TASK INSTRUCTIONS →
Filter the entries, keeping every line with the word "logo".

Document understanding data:
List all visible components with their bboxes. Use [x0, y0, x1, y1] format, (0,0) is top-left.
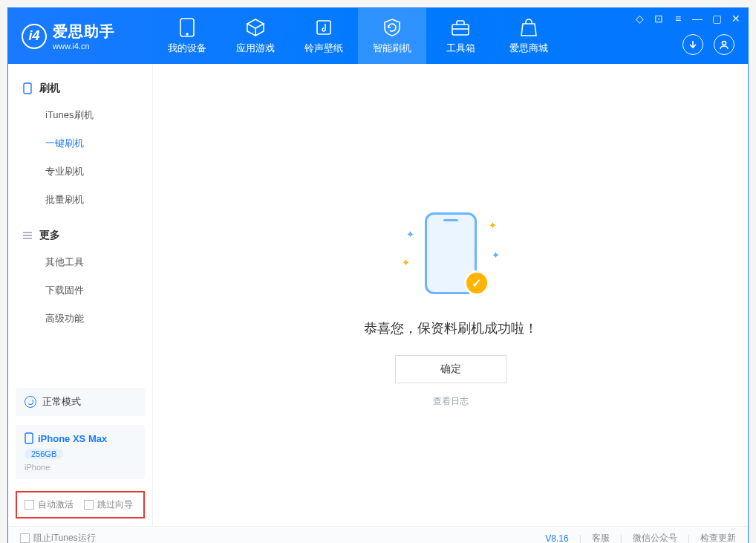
main-panel: ✦ ✦ ✦ ✦ ✓ 恭喜您，保资料刷机成功啦！ 确定 查看日志 [153, 64, 748, 526]
device-capacity: 256GB [25, 449, 63, 459]
separator: | [620, 533, 622, 544]
bag-icon [518, 17, 539, 38]
svg-rect-3 [452, 25, 469, 35]
checkbox-icon [25, 500, 34, 510]
group-title: 更多 [39, 229, 60, 242]
maximize-button[interactable]: ▢ [711, 13, 723, 25]
device-mode[interactable]: 正常模式 [16, 388, 145, 416]
sidebar-item-batch-flash[interactable]: 批量刷机 [8, 186, 152, 214]
tab-toolbox[interactable]: 工具箱 [426, 8, 495, 64]
group-title: 刷机 [39, 82, 60, 95]
sidebar-menu: 刷机 iTunes刷机 一键刷机 专业刷机 批量刷机 更多 其他工具 下载固件 … [8, 64, 152, 383]
device-card[interactable]: iPhone XS Max 256GB iPhone [16, 425, 145, 479]
body: 刷机 iTunes刷机 一键刷机 专业刷机 批量刷机 更多 其他工具 下载固件 … [8, 64, 748, 526]
separator: | [688, 533, 690, 544]
list-icon [22, 230, 33, 241]
download-button[interactable] [682, 34, 703, 55]
status-bar: 阻止iTunes运行 V8.16 | 客服 | 微信公众号 | 检查更新 [8, 526, 748, 543]
tab-label: 我的设备 [168, 42, 206, 55]
toolbox-icon [450, 17, 471, 38]
tab-label: 工具箱 [446, 42, 475, 55]
logo-icon: i4 [22, 24, 47, 49]
sparkle-icon: ✦ [489, 220, 497, 231]
group-flash[interactable]: 刷机 [8, 76, 152, 101]
mode-icon [25, 396, 36, 408]
sidebar-item-itunes-flash[interactable]: iTunes刷机 [8, 101, 152, 129]
tab-apps-games[interactable]: 应用游戏 [221, 8, 290, 64]
sidebar-item-pro-flash[interactable]: 专业刷机 [8, 157, 152, 186]
footer-right: V8.16 | 客服 | 微信公众号 | 检查更新 [545, 532, 736, 543]
sparkle-icon: ✦ [406, 229, 414, 240]
checkbox-label: 自动激活 [38, 498, 74, 511]
tab-label: 铃声壁纸 [304, 42, 343, 55]
tab-ring-wallpaper[interactable]: 铃声壁纸 [290, 8, 358, 64]
minimize-button[interactable]: — [691, 13, 703, 25]
footer-left: 阻止iTunes运行 [20, 532, 96, 543]
checkbox-icon [84, 500, 94, 510]
header-actions [682, 34, 734, 55]
refresh-shield-icon [382, 17, 403, 38]
group-more[interactable]: 更多 [8, 223, 152, 248]
sidebar-item-advanced[interactable]: 高级功能 [8, 305, 152, 333]
version-label: V8.16 [545, 533, 568, 544]
cube-icon [245, 17, 266, 38]
checkbox-icon [20, 533, 30, 543]
tab-store[interactable]: 爱思商城 [495, 8, 563, 64]
svg-point-5 [723, 42, 726, 45]
menu-icon[interactable]: ≡ [672, 13, 684, 25]
success-illustration: ✦ ✦ ✦ ✦ ✓ [406, 212, 495, 302]
view-log-link[interactable]: 查看日志 [433, 395, 469, 408]
close-button[interactable]: ✕ [730, 13, 742, 25]
checkbox-label: 阻止iTunes运行 [33, 532, 96, 543]
link-support[interactable]: 客服 [592, 532, 610, 543]
svg-rect-6 [24, 83, 31, 94]
sparkle-icon: ✦ [402, 257, 410, 268]
separator: | [579, 533, 581, 544]
success-message: 恭喜您，保资料刷机成功啦！ [364, 319, 538, 337]
user-button[interactable] [714, 34, 734, 55]
flash-options: 自动激活 跳过向导 [16, 491, 145, 518]
checkbox-skip-guide[interactable]: 跳过向导 [84, 498, 133, 511]
svg-rect-2 [317, 21, 330, 34]
feedback-icon[interactable]: ⊡ [653, 13, 665, 25]
tab-label: 应用游戏 [236, 42, 275, 55]
sidebar: 刷机 iTunes刷机 一键刷机 专业刷机 批量刷机 更多 其他工具 下载固件 … [8, 64, 153, 526]
link-check-update[interactable]: 检查更新 [700, 532, 736, 543]
check-icon: ✓ [464, 270, 489, 296]
device-icon [177, 17, 198, 38]
svg-point-1 [186, 33, 189, 36]
sparkle-icon: ✦ [492, 250, 500, 261]
logo-area: i4 爱思助手 www.i4.cn [8, 22, 153, 51]
phone-icon [22, 82, 33, 94]
music-note-icon [313, 17, 334, 38]
sidebar-item-oneclick-flash[interactable]: 一键刷机 [8, 129, 152, 157]
tab-label: 智能刷机 [373, 42, 411, 55]
tab-my-device[interactable]: 我的设备 [153, 8, 221, 64]
nav-tabs: 我的设备 应用游戏 铃声壁纸 智能刷机 工具箱 爱思商城 [153, 8, 563, 64]
app-title: 爱思助手 [53, 22, 115, 42]
window-controls: ◇ ⊡ ≡ — ▢ ✕ [633, 13, 742, 25]
device-name: iPhone XS Max [38, 433, 107, 444]
sidebar-item-download-firmware[interactable]: 下载固件 [8, 276, 152, 305]
sidebar-item-other-tools[interactable]: 其他工具 [8, 248, 152, 276]
logo-text: 爱思助手 www.i4.cn [53, 22, 115, 51]
mode-label: 正常模式 [42, 395, 81, 409]
svg-rect-10 [25, 433, 33, 443]
tab-label: 爱思商城 [509, 42, 548, 55]
header: i4 爱思助手 www.i4.cn 我的设备 应用游戏 铃声壁纸 智能刷机 [8, 8, 748, 64]
ok-button[interactable]: 确定 [395, 355, 506, 383]
app-window: i4 爱思助手 www.i4.cn 我的设备 应用游戏 铃声壁纸 智能刷机 [7, 7, 749, 543]
checkbox-auto-activate[interactable]: 自动激活 [25, 498, 74, 511]
app-site: www.i4.cn [53, 42, 115, 51]
checkbox-label: 跳过向导 [97, 498, 133, 511]
device-type: iPhone [25, 463, 136, 472]
tab-smart-flash[interactable]: 智能刷机 [358, 8, 426, 64]
link-wechat[interactable]: 微信公众号 [633, 532, 677, 543]
phone-icon [25, 432, 33, 444]
skin-icon[interactable]: ◇ [633, 13, 645, 25]
device-name-row: iPhone XS Max [25, 432, 136, 444]
checkbox-block-itunes[interactable]: 阻止iTunes运行 [20, 532, 96, 543]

RESPONSE AREA →
logo-icon: i4 [22, 24, 47, 49]
logo-area: i4 爱思助手 www.i4.cn [8, 22, 153, 51]
logo-text: 爱思助手 www.i4.cn [53, 22, 115, 51]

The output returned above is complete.